Thursday, June 23, 2011

What a start to the Conference!

Robert Bateman opened the 2011 Responsible Investment Conference with an inspirational speech that was at times amusing, at times informative and always thought provoking.

Although, as would be expected from a renowned naturalist, his themes come from nature, those themes resonate in the world of SRI. Notably, thinking about the cost of things that today we deem free and the long term impacts of today’s often short sighted decisions. Mr. Bateman quoted Chief Seattle, ‘Man does not weave this web of life. He is merely a strand of it. Whatever he does to the web, he does to himself.’

He effectively used his paintings to illustrate points, beginning with Driftnet, showing a dead Pacific White-sided Dolphin and Lysan Albatross. ‘These drifting "walls of death" captured untold numbers of dolphins, whales, pelagic birds (birds of the open ocean), sharks and turtles, along with the targeted species.’ Shrimp is one of the worst offenders when it comes to bycatch, with an estimated ratio of about 6:1. This unfortunate fact led to many of us feeling too guilty to eat the shrimp at the reception later that evening. It is possible to reduce that bycatch ratio, but we would have to pay more for our shrimp. ‘Is it worth it?’, asked Mr. Bateman rhetorically, ‘Is it worth it to pay a little more for the future of our planet?’

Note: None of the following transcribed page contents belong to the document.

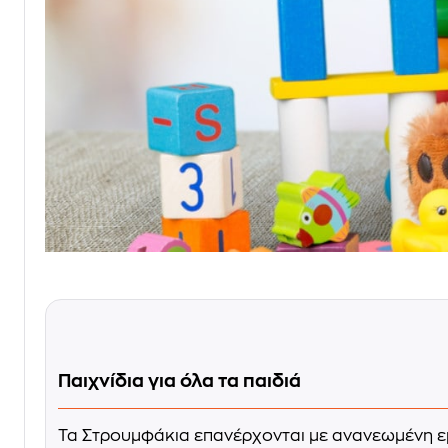
Παιχνίδια για όλα τα παιδιά
Τα Στρουμφάκια επανέρχονται με ανανεωμένη ε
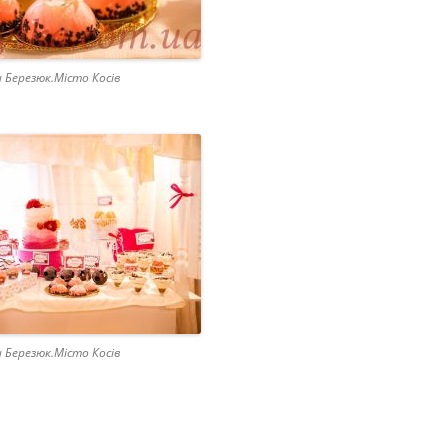
 Березюк.Місто Косів
 Березюк.Місто Косів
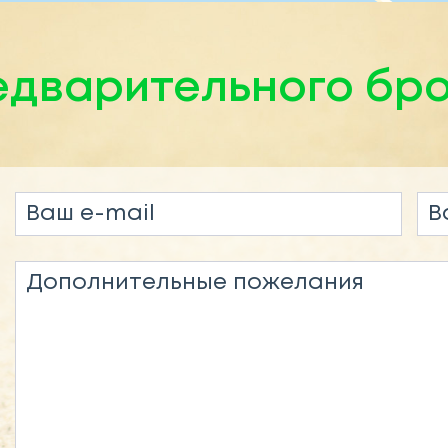
едварительного бр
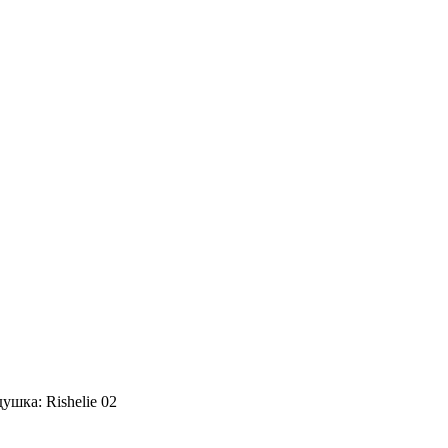
ушка: Rishelie 02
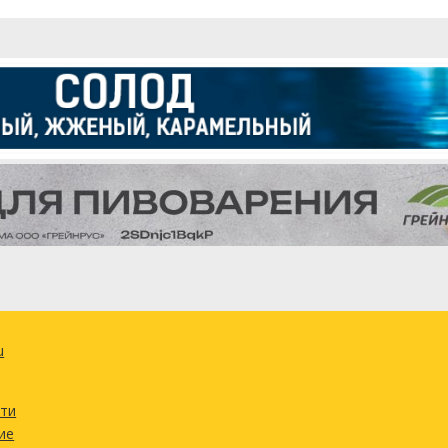
u
сти
ие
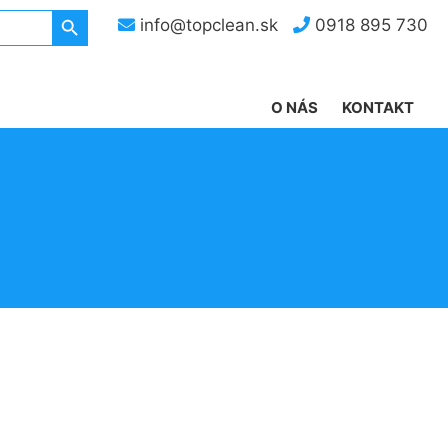
Search Button
info@topclean.sk
0918 895 730
O NÁS
KONTAKT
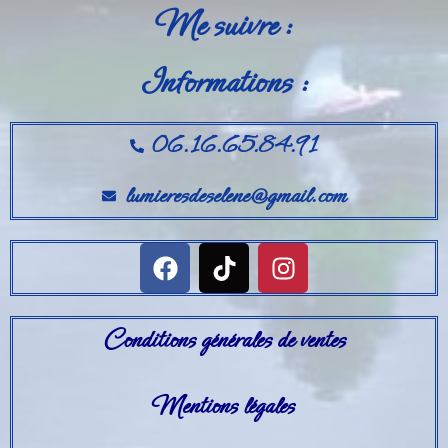
Me suivre :
Informations :
06.16.65.84.91
lumieresdeselene@gmail.com
Conditions générales de ventes
Mentions légales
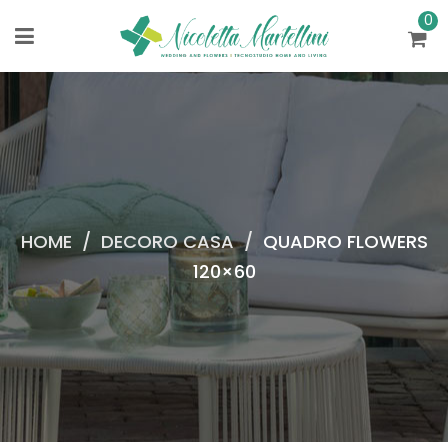
0
HOME
/
DECORO CASA
/
QUADRO FLOWERS
120×60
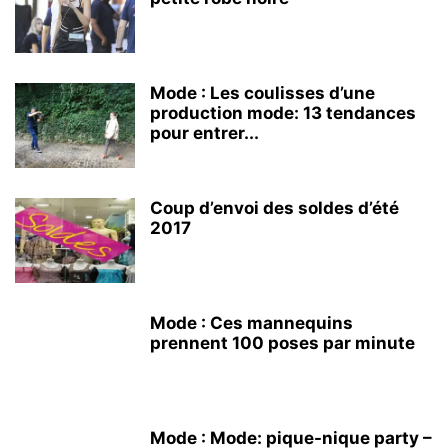
Mode : Les coulisses d’une
production mode: 13 tendances
pour entrer...
Coup d’envoi des soldes d’été
2017
Mode : Ces mannequins
prennent 100 poses par minute
Mode : Mode: pique-nique party –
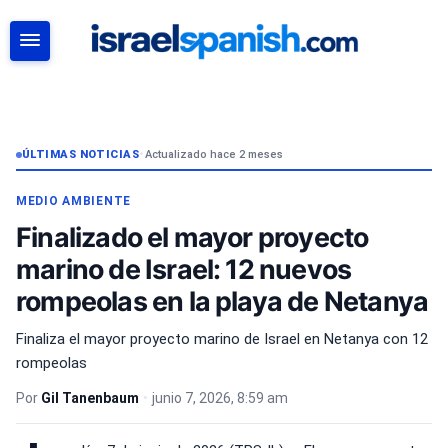
BUSCAR
ÚLTIMAS NOTICIAS
•
Actualizado hace 2 meses
MEDIO AMBIENTE
Finalizado el mayor proyecto
marino de Israel: 12 nuevos
rompeolas en la playa de Netanya
Finaliza el mayor proyecto marino de Israel en Netanya con 12
rompeolas
Por
Gil Tanenbaum
•
junio 7, 2026, 8:59 am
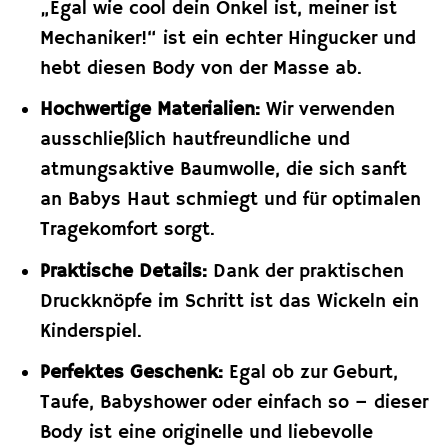
„Egal wie cool dein Onkel ist, meiner ist
Mechaniker!“ ist ein echter Hingucker und
hebt diesen Body von der Masse ab.
Hochwertige Materialien:
Wir verwenden
ausschließlich hautfreundliche und
atmungsaktive Baumwolle, die sich sanft
an Babys Haut schmiegt und für optimalen
Tragekomfort sorgt.
Praktische Details:
Dank der praktischen
Druckknöpfe im Schritt ist das Wickeln ein
Kinderspiel.
Perfektes Geschenk:
Egal ob zur Geburt,
Taufe, Babyshower oder einfach so – dieser
Body ist eine originelle und liebevolle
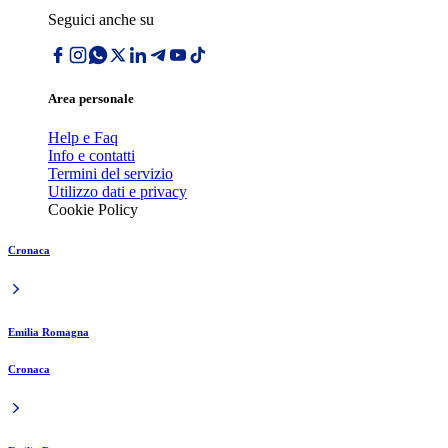
Seguici anche su
Area personale
Help e Faq
Info e contatti
Termini del servizio
Utilizzo dati e privacy
Cookie Policy
Cronaca
Emilia Romagna
Cronaca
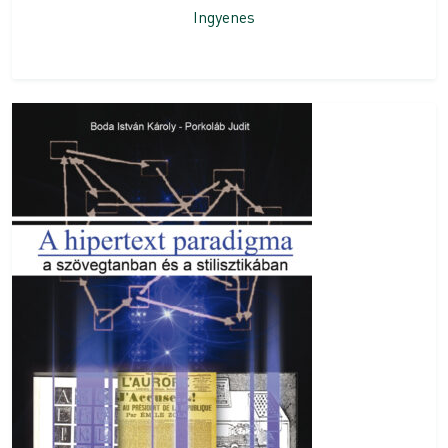
Ingyenes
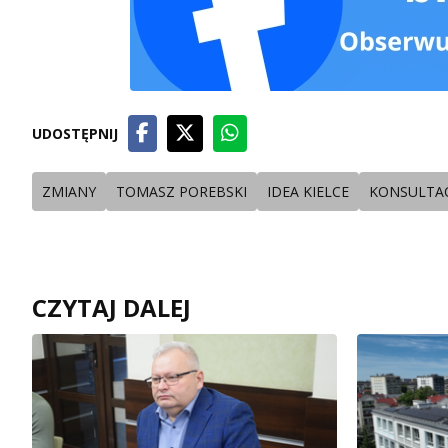
UDOSTĘPNIJ
ZMIANY
TOMASZ POREBSKI
IDEA KIELCE
KONSULTAC
CZYTAJ DALEJ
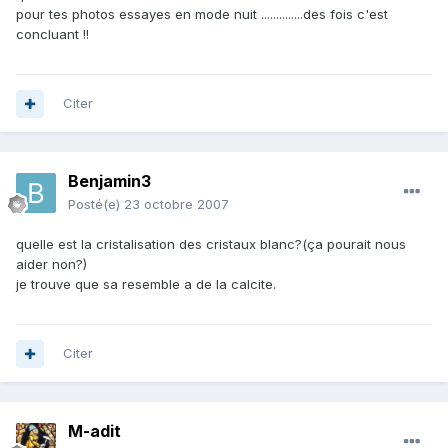
pour tes photos essayes en mode nuit ..............des fois c'est
concluant !!
Citer
Benjamin3
Posté(e)
23 octobre 2007
quelle est la cristalisation des cristaux blanc?(ça pourait nous
aider non?)
je trouve que sa resemble a de la calcite.
Citer
M-adit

‘You can pay now or you can pay later, but if you pay later, it’s going to cost a whole lot more. What if the land for Stanley Park had not been set aside, imagine the cost if you tried to buy Stanley Park today.’

However, no matter how dire the situation of planet Earth, Mr. Bateman doesn’t lose sleep over it, ‘It’s a sin against creation to worry about it. Do a simple three breath meditation, and then go outside and thank a tree, or even a dandelion.’
And then do something to make things better. Be a hummingbird. Mr. Bateman told us this story, popularized by Wangari Maathai. A terrible forest fire broke out one day, and all the animals fled their homes. But one hummingbird zipped over to a stream, got some water in its beak, and rushed back to the raging fire. The little hummingbird tried to douse the flames with a few drops of water, then back to the stream it flew to retrieve more water. The other animals watched in disbelief. They asked the hummingbird what it was doing – one tiny bird would not make a bit of difference. The hummingbird replied, “I'm doing the best I can.”

A fantastic grab bag of a speech: art, history, environmentalism, economics, humour and hope, even a verse of Big Yellow Taxi, you couldn’t ask for more.